Charles Arthur “Charlie” Salvador (better known as Charles Bronson and born Michael Gordon “Mickey” Peterson; 6 December 1952) is an English criminal who is often referred to in the British press as the “most violent prisoner in Britain” and “Britain’s most notorious prisoner”. He has also spent periods detained in the Rampton, Broadmoor and Ashworth high-security psychiatric hospitals.
Born in Luton, Bedfordshire (although the Daily Mirror reported that he was born in Aberystwyth, Wales), he became a petty criminal before being sentenced to seven years’ imprisonment for armed robbery in 1974. While in prison, he began making a name for himself as a loose cannon, often fighting convicts and prison officers. He also embarked on one-man rooftop protests, often vandalising prison buildings. Regarded as a “problem prisoner”, he was moved 120 times through Her Majesty’s Prison Service and spent most of that time in solitary confinement. What was originally a seven-year term stretched out to a fourteen-year sentence that resulted in his first wife, Irene, with whom he had a son, leaving him. He was released on 30 October 1988, but spent merely sixty-nine days as a free man before he was arrested again.

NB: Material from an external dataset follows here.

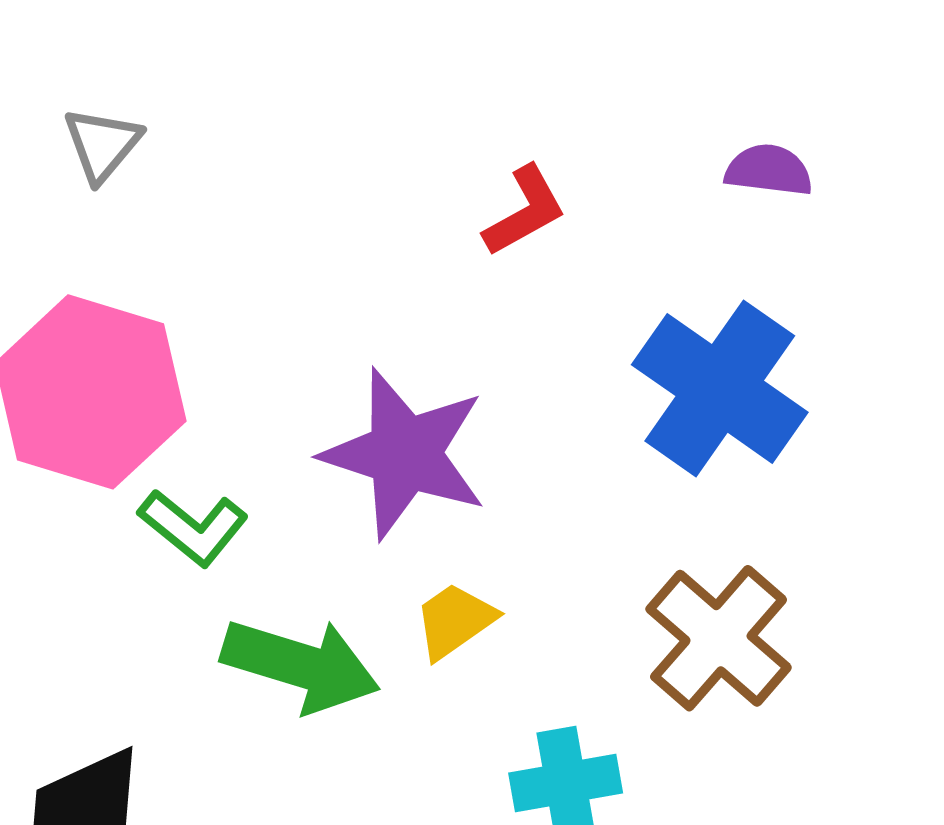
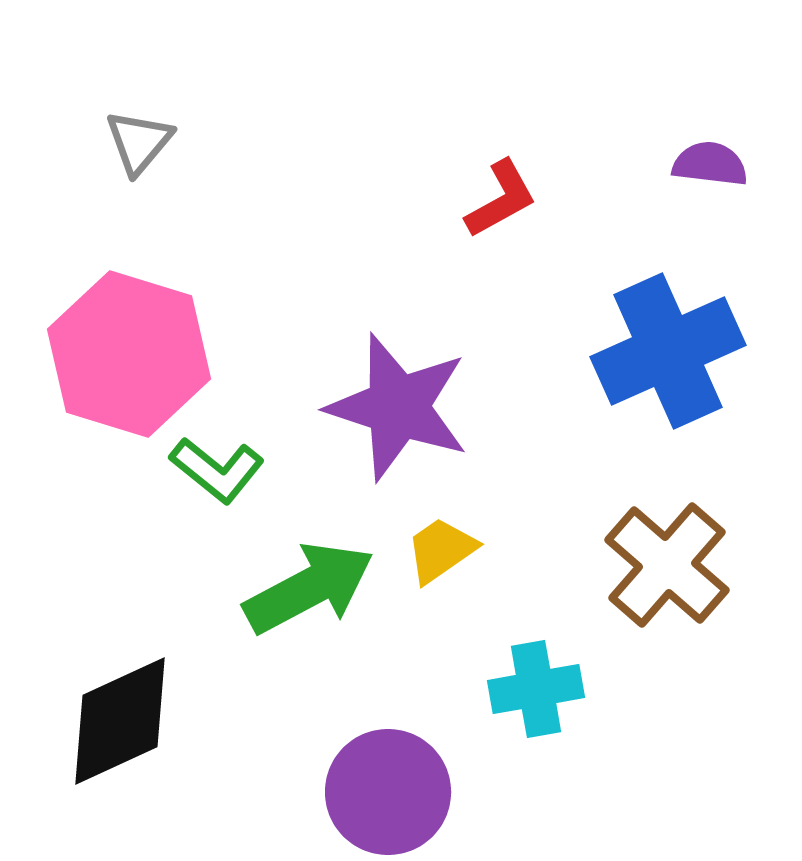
blue cross: (720, 388) -> (668, 351), turned 31
green arrow: (301, 665) -> (309, 588), turned -45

Bronson is one of the highest-profile criminals in Britain and has been featured in books, interviews, and studies in prison reform and treatment. In his own words: “I’m a nice guy, but sometimes I lose all my senses and become nasty. That doesn’t make me evil, just confused.” He was the subject of the 2008 film Bronson starring Tom Hardy, a biopic based loosely around his life. Bronson has written many books about his experiences and famous prisoners he has met throughout his incarceration. A self-declared fitness fanatic who has spent many years in segregation, Bronson dedicated a book to working out in confined spaces. He has also cultivated a reputation as an outsider artist, with his paintings and illustrations of prison and psychiatric hospital life being publicly exhibited and winning him multiple awards.
In 2014 he announced that he was changing his name again, this time to Charles Salvador in a mark of respect to one of his favourite artists, Salvador Dalí, and to distance himself from his existing reputation. The Charles Salvador Art Foundation was founded to promote his artwork and “help those in positions even less fortunate than his own” to participate in art.